= Tamara J. Moore =

American scholar of engineering education

Tamara Jo Moore is an American scholar of engineering education, the Crowley Family Professor of Engineering Education and Purdue University Faculty Scholar in the Purdue University School of Engineering Education, and executive director of Purdue's INSPIRE Research Institute for Pre-College Engineering. Her research focuses on STEM integration, an approach to education in science, technology, engineering, and mathematics (STEM) that emphasizes the interdisciplinary connections between STEM fields rather than their boundaries. She was the first US student to obtain a doctorate in engineering education.

==Education and career==
Moore studied mathematics with a minor in mathematics education as an undergraduate at Purdue University, and became a high school mathematics teacher. Returning to Purdue for graduate education in mathematics, she discovered the need for engineering students to understand the mathematics she had been teaching, and became interested in engineering education. After a second bachelor's degree in interdisciplinary engineering and master's degree in mathematics education, she completed her Ph.D. in engineering education in 2006, the first US student to obtain a doctorate in engineering education. Her doctoral dissertation, Student Team Functioning and the Effect on Mathematical Problem Solving in a First-Year Engineering Course, was jointly supervised by Richard Lesh and Heidi A. Diefes-Dux.

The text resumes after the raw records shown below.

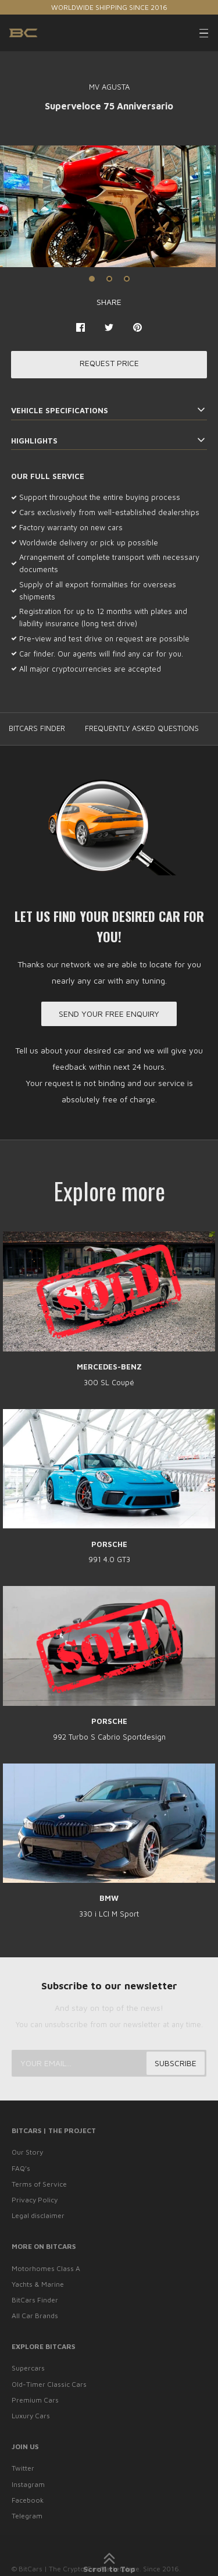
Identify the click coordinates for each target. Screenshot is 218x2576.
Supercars (28, 2368)
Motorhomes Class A (46, 2268)
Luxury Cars (31, 2415)
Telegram (27, 2515)
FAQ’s (21, 2168)
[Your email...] (109, 2063)
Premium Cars (35, 2400)
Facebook (28, 2500)
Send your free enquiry (109, 1014)
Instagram (28, 2484)
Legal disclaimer (38, 2215)
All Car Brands (35, 2315)
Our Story (27, 2152)
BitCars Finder (35, 2299)
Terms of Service (39, 2184)
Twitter (23, 2468)
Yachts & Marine (38, 2284)
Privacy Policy (35, 2199)
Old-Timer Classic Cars (49, 2384)
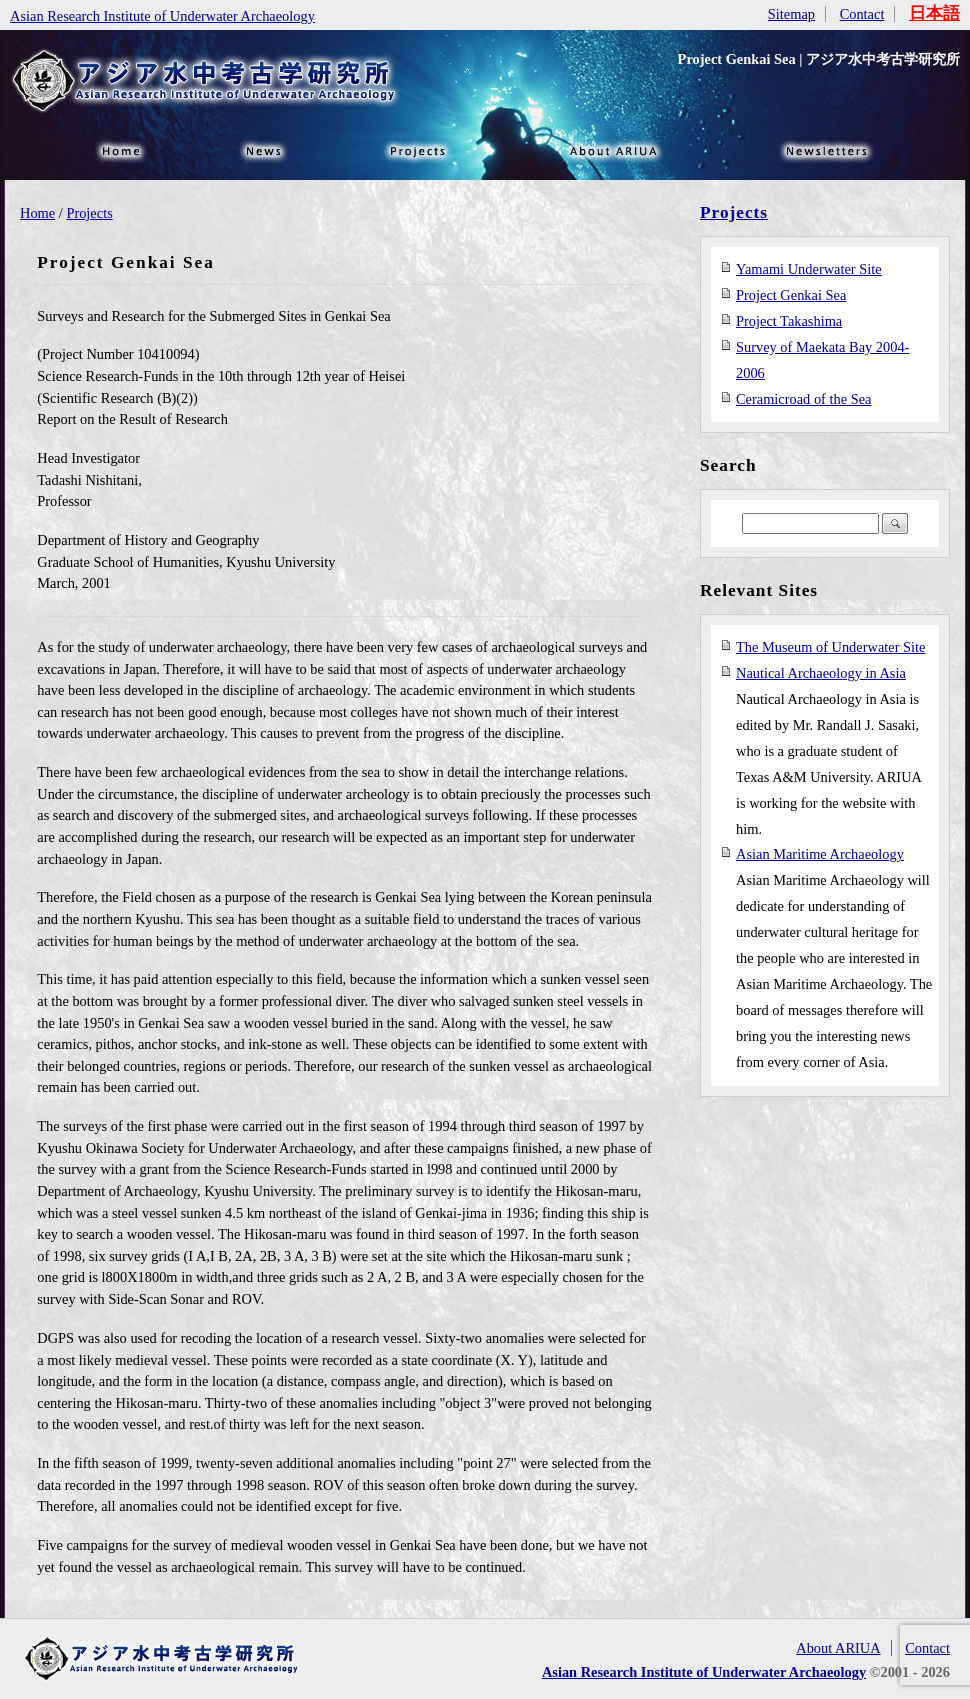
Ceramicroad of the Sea (803, 399)
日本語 (934, 13)
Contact (862, 14)
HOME (120, 150)
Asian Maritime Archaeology (820, 854)
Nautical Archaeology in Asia (821, 673)
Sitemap (791, 14)
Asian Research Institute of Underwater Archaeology (162, 16)
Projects (89, 213)
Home (37, 213)
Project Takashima (789, 321)
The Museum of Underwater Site (830, 647)
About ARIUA (615, 150)
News (265, 150)
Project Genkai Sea (791, 295)
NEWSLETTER (830, 150)
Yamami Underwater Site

After completing her doctorate, in 2006, she became an assistant professor of mathematics education in the College of Education at the University of Minnesota. She returned to Purdue as an associate professor of engineering education in 2013, and was named as the Crowley Family Professor of Engineering Education in 2025.

==Recognition==
Moore was a 2012 recipient of the Presidential Early Career Award for Scientists and Engineers, "for transformative research on how young students learn engineering concepts that integrates K-12 teacher development that can have a transformative underrepresented minority and under-privileged urban K-12 students".